======== Supplied data ========

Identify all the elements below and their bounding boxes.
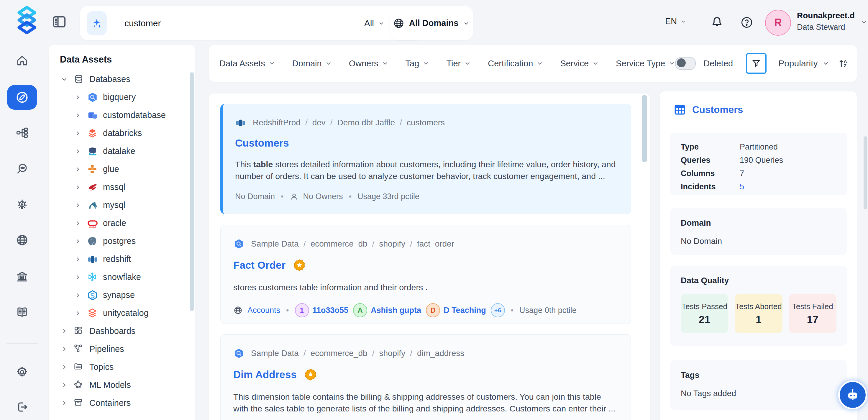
breadcrumb-segment[interactable]: customers (407, 118, 445, 127)
chevron-right-icon[interactable] (74, 148, 81, 154)
chevron-right-icon[interactable] (74, 112, 81, 119)
filter-data-assets[interactable]: Data Assets (219, 59, 275, 68)
tree-item-redshift[interactable]: redshift (49, 250, 195, 268)
chevron-right-icon[interactable] (74, 220, 81, 227)
sidebar-toggle-icon[interactable] (51, 14, 67, 30)
owner-d-teaching[interactable]: DD Teaching (426, 303, 486, 318)
app-logo[interactable] (16, 5, 44, 37)
nav-item-settings[interactable] (16, 366, 29, 379)
chevron-right-icon[interactable] (61, 328, 67, 334)
result-title-link[interactable]: Dim Address (233, 369, 297, 381)
sort-direction-button[interactable]: A Z (837, 58, 849, 69)
tree-item-bigquery[interactable]: bigquery (49, 88, 195, 106)
result-title-link[interactable]: Fact Order (233, 259, 285, 271)
tree-item-oracle[interactable]: ORACLEoracle (49, 214, 195, 232)
tree-item-mysql[interactable]: mysql (49, 196, 195, 214)
chevron-right-icon[interactable] (74, 310, 81, 317)
result-card-fact-order[interactable]: Sample Data/ecommerce_db/shopify/fact_or… (220, 225, 631, 324)
nav-item-domains[interactable] (16, 234, 29, 247)
nav-item-home[interactable] (16, 54, 29, 67)
filter-domain[interactable]: Domain (292, 59, 332, 68)
tree-item-ml-models[interactable]: ML Models (49, 376, 195, 394)
nav-item-insights[interactable] (16, 198, 29, 211)
owner-11o33o55[interactable]: 111o33o55 (295, 303, 349, 318)
tree-item-unitycatalog[interactable]: unitycatalog (49, 304, 195, 322)
chevron-right-icon[interactable] (61, 400, 67, 407)
nav-item-logout[interactable] (16, 400, 29, 414)
chevron-right-icon[interactable] (74, 94, 81, 100)
chevron-right-icon[interactable] (74, 238, 81, 244)
chevron-right-icon[interactable] (74, 292, 81, 299)
details-asset-title[interactable]: Customers (692, 104, 743, 115)
nav-item-lineage[interactable] (16, 126, 29, 139)
tree-item-datalake[interactable]: datalake (49, 142, 195, 160)
result-card-dim-address[interactable]: Sample Data/ecommerce_db/shopify/dim_add… (220, 334, 631, 420)
filter-tier[interactable]: Tier (446, 59, 471, 68)
tree-item-topics[interactable]: Topics (49, 358, 195, 376)
all-domains-dropdown[interactable]: All Domains (390, 6, 473, 40)
nav-item-govern[interactable] (16, 270, 29, 283)
tree-scrollbar[interactable] (190, 72, 194, 311)
breadcrumb-segment[interactable]: shopify (379, 349, 405, 358)
breadcrumb-segment[interactable]: Sample Data (251, 239, 299, 249)
breadcrumb-segment[interactable]: Sample Data (251, 349, 299, 358)
tree-item-customdatabase[interactable]: customdatabase (49, 106, 195, 124)
nav-item-explore[interactable] (15, 90, 29, 104)
tree-item-snowflake[interactable]: snowflake (49, 268, 195, 286)
owner-ashish-gupta[interactable]: AAshish gupta (353, 303, 421, 318)
tree-item-pipelines[interactable]: Pipelines (49, 340, 195, 358)
sort-field-dropdown[interactable]: Popularity (778, 58, 829, 68)
more-owners-chip[interactable]: +6 (491, 303, 505, 318)
advanced-filter-button[interactable] (746, 53, 767, 74)
tree-item-dashboards[interactable]: Dashboards (49, 322, 195, 340)
result-title-link[interactable]: Customers (235, 137, 289, 149)
meta-domain-link[interactable]: Accounts (247, 306, 280, 315)
page-scrollbar[interactable] (864, 136, 867, 209)
breadcrumb-segment[interactable]: dim_address (417, 349, 464, 358)
help-icon[interactable] (740, 16, 753, 29)
chat-assistant-button[interactable] (838, 381, 867, 409)
filter-service[interactable]: Service (560, 59, 599, 68)
breadcrumb-segment[interactable]: RedshiftProd (253, 118, 301, 127)
breadcrumb-segment[interactable]: ecommerce_db (311, 239, 368, 249)
breadcrumb-segment[interactable]: shopify (379, 239, 405, 249)
user-menu-chevron-icon[interactable] (860, 18, 868, 26)
user-avatar[interactable]: R (765, 10, 791, 36)
filter-service-type[interactable]: Service Type (616, 59, 675, 68)
notifications-bell-icon[interactable] (710, 16, 724, 29)
filter-owners[interactable]: Owners (349, 59, 389, 68)
tree-item-mssql[interactable]: mssql (49, 178, 195, 196)
tree-item-databricks[interactable]: databricks (49, 124, 195, 142)
chevron-right-icon[interactable] (61, 346, 67, 353)
user-menu[interactable]: Rounakpreet.d Data Steward (797, 10, 859, 33)
chevron-right-icon[interactable] (74, 202, 81, 209)
tree-item-containers[interactable]: Containers (49, 394, 195, 412)
breadcrumb-segment[interactable]: dev (312, 118, 326, 127)
chevron-right-icon[interactable] (74, 166, 81, 173)
deleted-toggle[interactable] (675, 57, 696, 70)
summary-value[interactable]: 5 (740, 180, 744, 193)
language-dropdown[interactable]: EN (665, 17, 686, 26)
chevron-right-icon[interactable] (74, 256, 81, 263)
nav-item-observability[interactable] (16, 162, 29, 175)
breadcrumb-segment[interactable]: Demo dbt Jaffle (337, 118, 395, 127)
filter-certification[interactable]: Certification (488, 59, 543, 68)
tree-item-glue[interactable]: glue (49, 160, 195, 178)
chevron-right-icon[interactable] (61, 364, 67, 370)
chevron-down-icon[interactable] (61, 76, 67, 83)
results-scrollbar[interactable] (642, 95, 647, 162)
breadcrumb-segment[interactable]: fact_order (417, 239, 454, 249)
global-search-bar[interactable]: All (80, 6, 425, 40)
chevron-right-icon[interactable] (61, 382, 67, 388)
tree-item-databases[interactable]: Databases (49, 70, 195, 88)
filter-tag[interactable]: Tag (406, 59, 429, 68)
tree-item-postgres[interactable]: postgres (49, 232, 195, 250)
chevron-right-icon[interactable] (74, 130, 81, 137)
chevron-right-icon[interactable] (74, 274, 81, 280)
tree-item-synapse[interactable]: synapse (49, 286, 195, 304)
breadcrumb-segment[interactable]: ecommerce_db (311, 349, 368, 358)
nav-item-glossary[interactable] (16, 305, 29, 319)
search-scope-dropdown[interactable]: All (364, 18, 384, 28)
result-card-customers[interactable]: RedshiftProd/dev/Demo dbt Jaffle/custome… (220, 104, 631, 214)
chevron-right-icon[interactable] (74, 184, 81, 190)
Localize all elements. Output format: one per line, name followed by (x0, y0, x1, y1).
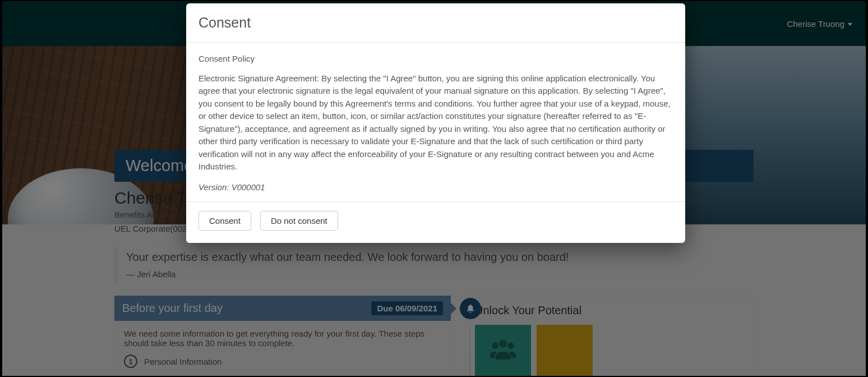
modal-header: Consent (186, 3, 685, 43)
policy-text: Electronic Signature Agreement: By selec… (198, 72, 673, 173)
do-not-consent-button[interactable]: Do not consent (260, 211, 338, 231)
policy-version: Version: V000001 (198, 181, 673, 194)
modal-body: Consent Policy Electronic Signature Agre… (186, 43, 685, 201)
modal-title: Consent (198, 15, 673, 31)
app-frame: Cherise Truong Welcome Cherise Truong Be… (2, 1, 866, 376)
consent-modal: Consent Consent Policy Electronic Signat… (186, 3, 685, 243)
modal-footer: Consent Do not consent (186, 202, 685, 243)
policy-title: Consent Policy (198, 53, 673, 66)
consent-button[interactable]: Consent (198, 211, 251, 231)
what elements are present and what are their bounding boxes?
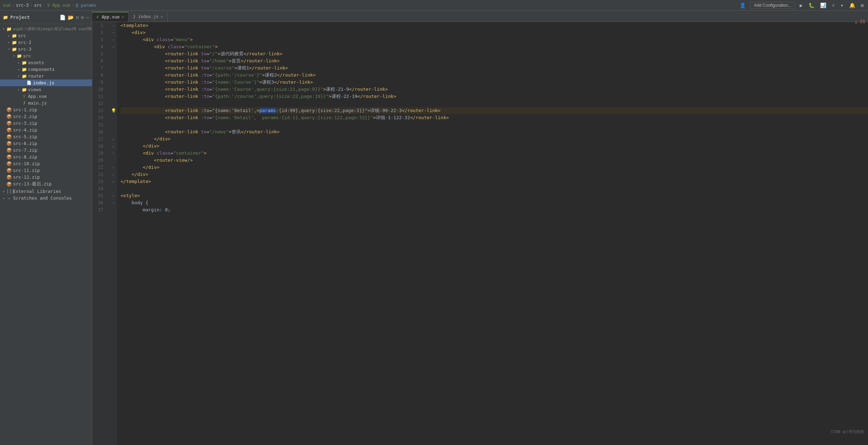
error-count-badge: △ 21	[855, 19, 865, 24]
gutter-18[interactable]: ▸	[110, 143, 117, 150]
line-number-27: 27	[92, 206, 106, 213]
breadcrumb-params: @ params	[76, 3, 96, 8]
tree-item-assets[interactable]: ▸ 📁 assets	[0, 59, 92, 66]
gutter-15	[110, 121, 117, 128]
tree-item-src1zip[interactable]: 📦 src-1.zip	[0, 106, 92, 113]
tree-item-src12zip[interactable]: 📦 src-12.zip	[0, 174, 92, 180]
tab-close-appvue[interactable]: ×	[122, 15, 124, 20]
tree-item-src3zip[interactable]: 📦 src-3.zip	[0, 120, 92, 127]
breadcrumb-appvue: V App.vue	[47, 3, 70, 8]
tree-label-src3-src: src	[23, 53, 31, 59]
debug-icon[interactable]: 🐛	[807, 2, 816, 9]
tree-item-indexjs[interactable]: 📄 index.js	[0, 79, 92, 86]
code-editor[interactable]: 1234567891011121314151617181920212223242…	[92, 22, 868, 445]
tab-index-js[interactable]: J index.js ×	[129, 12, 168, 22]
tree-label-src8zip: src-8.zip	[13, 154, 37, 160]
gutter-23[interactable]: ▸	[110, 178, 117, 185]
code-content-5: <router-link to="/">源代码教育</router-link>	[121, 50, 868, 57]
more-options-icon[interactable]: ⋯	[86, 15, 89, 20]
tree-item-vue-root[interactable]: ▾ 📁 vue G:\课程\Django\笔记\day20 vue3和	[0, 26, 92, 32]
gutter-16	[110, 128, 117, 135]
code-line-18: </div>	[121, 143, 868, 150]
run-icon[interactable]: ▶	[798, 2, 804, 9]
update-icon[interactable]: 🔔	[848, 2, 857, 9]
file-icon-indexjs: 📄	[26, 80, 32, 85]
settings-icon[interactable]: ⚙	[859, 2, 865, 9]
tree-item-src7zip[interactable]: 📦 src-7.zip	[0, 147, 92, 154]
tree-item-src10zip[interactable]: 📦 src-10.zip	[0, 160, 92, 167]
more-icon[interactable]: ▾	[839, 2, 845, 9]
folder-icon-src3-src: 📁	[16, 54, 22, 59]
user-icon[interactable]: 👤	[738, 2, 747, 9]
coverage-icon[interactable]: 📊	[819, 2, 828, 9]
gutter-17[interactable]: ▸	[110, 135, 117, 143]
zip-icon-11: 📦	[6, 168, 12, 173]
code-content-2: <div>	[121, 29, 868, 36]
tree-label-src10zip: src-10.zip	[13, 161, 40, 166]
sidebar-toolbar: 📄 📂 ⊟ ⚙ ⋯	[60, 15, 89, 20]
code-content-27: margin: 0;	[121, 206, 868, 213]
new-folder-icon[interactable]: 📂	[68, 15, 74, 20]
new-file-icon[interactable]: 📄	[60, 15, 66, 20]
gutter-2[interactable]: ▾	[110, 29, 117, 36]
gutter-19[interactable]: ▾	[110, 150, 117, 157]
tree-item-src13zip[interactable]: 📦 src-13-最后.zip	[0, 180, 92, 188]
tree-item-src3-src[interactable]: ▾ 📁 src	[0, 52, 92, 59]
tree-arrow-src3: ▾	[6, 47, 11, 51]
tree-item-appvue[interactable]: V App.vue	[0, 93, 92, 100]
tree-item-src6zip[interactable]: 📦 src-6.zip	[0, 140, 92, 147]
gear-icon[interactable]: ⚙	[81, 15, 84, 20]
profile-icon[interactable]: ⚡	[830, 2, 836, 9]
gutter-11	[110, 93, 117, 100]
code-content-21: </div>	[121, 164, 868, 171]
gutter-27	[110, 206, 117, 213]
gutter-13: 💡	[110, 107, 117, 114]
tree-item-src[interactable]: ▸ 📁 src	[0, 32, 92, 39]
code-content-19: <div class="container">	[121, 150, 868, 157]
gutter-1[interactable]: ▾	[110, 22, 117, 29]
zip-icon-6: 📦	[6, 141, 12, 146]
code-line-2: <div>	[121, 29, 868, 36]
gutter-4[interactable]: ▾	[110, 43, 117, 50]
gutter-25[interactable]: ▾	[110, 192, 117, 199]
line-number-26: 26	[92, 199, 106, 206]
line-number-20: 20	[92, 157, 106, 164]
line-number-14: 14	[92, 114, 106, 121]
tree-item-src4zip[interactable]: 📦 src-4.zip	[0, 127, 92, 133]
code-content-6: <router-link to="/home">首页</router-link>	[121, 57, 868, 65]
tree-item-mainjs[interactable]: J main.js	[0, 100, 92, 106]
tree-item-scratches[interactable]: ▸ ✏ Scratches and Consoles	[0, 195, 92, 201]
tree-item-src3[interactable]: ▾ 📁 src-3	[0, 46, 92, 52]
tree-item-components[interactable]: ▸ 📁 components	[0, 66, 92, 73]
tree-label-src: src	[18, 33, 26, 38]
tree-label-assets: assets	[28, 60, 44, 65]
gutter-3[interactable]: ▾	[110, 36, 117, 43]
gutter-21[interactable]: ▸	[110, 164, 117, 171]
collapse-icon[interactable]: ⊟	[76, 15, 79, 20]
add-configuration-button[interactable]: Add Configuration...	[750, 2, 795, 9]
gutter-22[interactable]: ▸	[110, 171, 117, 178]
tree-item-src5zip[interactable]: 📦 src-5.zip	[0, 133, 92, 140]
tree-item-views[interactable]: ▸ 📁 views	[0, 86, 92, 93]
tree-label-src6zip: src-6.zip	[13, 141, 37, 146]
tree-item-src2zip[interactable]: 📦 src-2.zip	[0, 113, 92, 120]
code-line-21: </div>	[121, 164, 868, 171]
tree-item-src11zip[interactable]: 📦 src-11.zip	[0, 167, 92, 174]
tree-item-ext-libs[interactable]: ▸ ||| External Libraries	[0, 188, 92, 195]
code-content-4: <div class="container">	[121, 43, 868, 50]
tab-close-indexjs[interactable]: ×	[161, 15, 163, 19]
code-content-20: <router-view/>	[121, 157, 868, 164]
tree-arrow-router: ▾	[16, 74, 21, 78]
tree-label-src7zip: src-7.zip	[13, 148, 37, 153]
line-number-9: 9	[92, 79, 106, 86]
gutter-26[interactable]: ▾	[110, 199, 117, 206]
main-layout: 📁 Project 📄 📂 ⊟ ⚙ ⋯ ▾ 📁 vue G:\课程\Django…	[0, 11, 868, 445]
code-content-14: <router-link :to="{name:'Detail', params…	[121, 114, 868, 121]
tree-item-src8zip[interactable]: 📦 src-8.zip	[0, 154, 92, 160]
line-number-12: 12	[92, 100, 106, 107]
code-content[interactable]: <template> <div> <div class="menu"> <div…	[117, 22, 868, 445]
tree-item-router[interactable]: ▾ 📁 router	[0, 73, 92, 79]
line-numbers: 1234567891011121314151617181920212223242…	[92, 22, 110, 445]
tree-item-src2[interactable]: ▸ 📁 src-2	[0, 39, 92, 46]
tab-app-vue[interactable]: V App.vue ×	[92, 12, 129, 22]
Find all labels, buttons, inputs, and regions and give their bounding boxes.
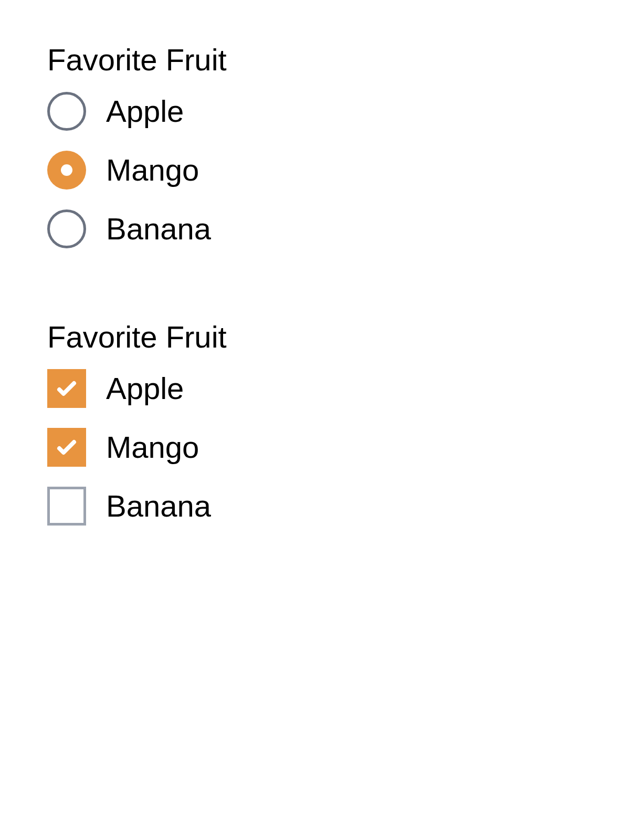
radio-option-mango[interactable]: Mango xyxy=(47,151,595,190)
radio-option-banana[interactable]: Banana xyxy=(47,209,595,248)
checkbox-option-label: Apple xyxy=(106,373,184,404)
checkbox-checked-icon xyxy=(47,369,86,408)
checkbox-checked-icon xyxy=(47,428,86,467)
radio-option-apple[interactable]: Apple xyxy=(47,92,595,131)
radio-button-icon xyxy=(47,209,86,248)
checkbox-icon xyxy=(47,487,86,526)
radio-option-label: Apple xyxy=(106,96,184,127)
radio-option-label: Mango xyxy=(106,155,199,185)
checkbox-option-mango[interactable]: Mango xyxy=(47,428,595,467)
radio-group-title: Favorite Fruit xyxy=(47,42,595,77)
checkbox-group-title: Favorite Fruit xyxy=(47,319,595,354)
checkbox-group: Favorite Fruit Apple Mango Banana xyxy=(47,319,595,526)
radio-option-label: Banana xyxy=(106,214,211,244)
radio-group: Favorite Fruit Apple Mango Banana xyxy=(47,42,595,248)
radio-button-icon xyxy=(47,92,86,131)
checkbox-option-banana[interactable]: Banana xyxy=(47,487,595,526)
checkbox-option-label: Mango xyxy=(106,432,199,463)
radio-button-selected-icon xyxy=(47,151,86,190)
checkbox-option-label: Banana xyxy=(106,491,211,521)
checkbox-option-apple[interactable]: Apple xyxy=(47,369,595,408)
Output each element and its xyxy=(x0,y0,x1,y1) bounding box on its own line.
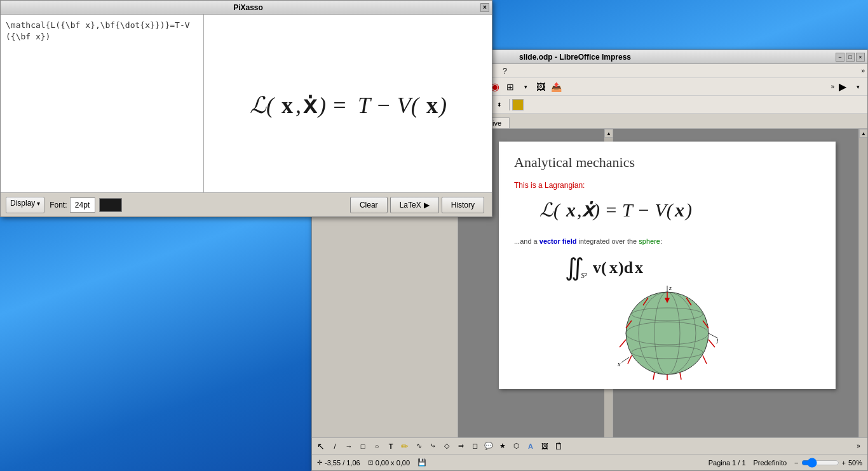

========

### Task requirements
Across the data, find each line that has "settings" in it and copy that line.

### Solution for this problem
nav-item-settings[interactable] (16, 366, 29, 379)
settings-icon[interactable]: ⚙	[859, 2, 865, 9]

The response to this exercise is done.